YOUR INSTRUCTIONS.
Below are entries with pictures in them. Output exactly the lines starting at the line with "r scholars, researchers, and" and ending at the line with "O.K. So It’s Kind of", both included, but not the pictures.

EXERCISE INPUTS Block Start

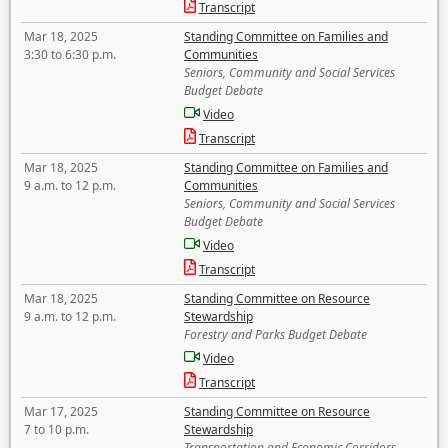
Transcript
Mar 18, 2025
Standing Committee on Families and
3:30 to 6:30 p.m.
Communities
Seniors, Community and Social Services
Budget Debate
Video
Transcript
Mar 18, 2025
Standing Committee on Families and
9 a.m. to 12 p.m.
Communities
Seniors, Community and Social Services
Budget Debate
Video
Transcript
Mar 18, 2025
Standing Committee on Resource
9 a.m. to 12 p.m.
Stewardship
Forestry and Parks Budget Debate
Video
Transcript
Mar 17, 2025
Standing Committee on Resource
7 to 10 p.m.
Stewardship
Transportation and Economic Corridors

EXERCISE INPUTS Block End
EXERCISE INPUTS Block Start

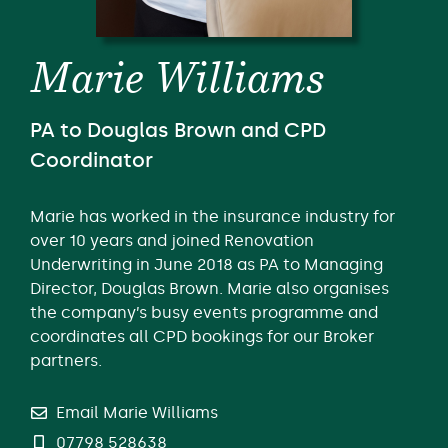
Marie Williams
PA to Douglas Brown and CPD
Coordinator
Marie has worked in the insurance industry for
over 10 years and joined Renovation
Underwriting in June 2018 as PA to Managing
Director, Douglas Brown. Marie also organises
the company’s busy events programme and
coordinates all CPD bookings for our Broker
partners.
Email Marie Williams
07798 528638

EXERCISE INPUTS Block End
EXERCISE INPUTS Block Start

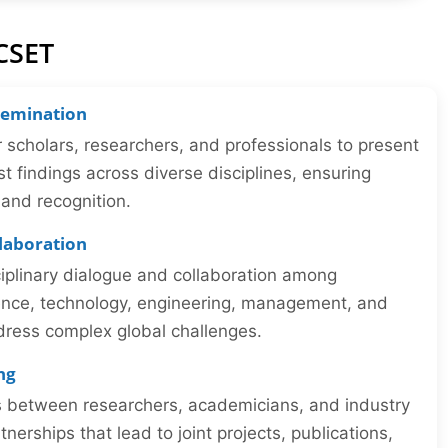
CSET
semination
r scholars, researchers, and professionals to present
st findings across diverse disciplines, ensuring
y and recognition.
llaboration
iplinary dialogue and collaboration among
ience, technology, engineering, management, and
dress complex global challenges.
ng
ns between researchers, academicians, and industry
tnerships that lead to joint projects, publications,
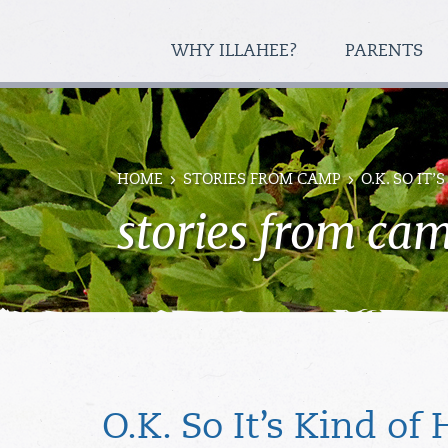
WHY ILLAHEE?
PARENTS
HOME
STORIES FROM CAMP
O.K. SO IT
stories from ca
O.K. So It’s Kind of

EXERCISE INPUTS Block End

WORKED SOLUTION.
r scholars, researchers, and professionals to present
st findings across diverse disciplines, ensuring
y and recognition.
llaboration
iplinary dialogue and collaboration among
ience, technology, engineering, management, and
dress complex global challenges.
ng
ns between researchers, academicians, and industry
tnerships that lead to joint projects, publications,
WHY ILLAHEE?
PARENTS
HOME
STORIES FROM CAMP
O.K. SO IT
stories from ca
O.K. So It’s Kind of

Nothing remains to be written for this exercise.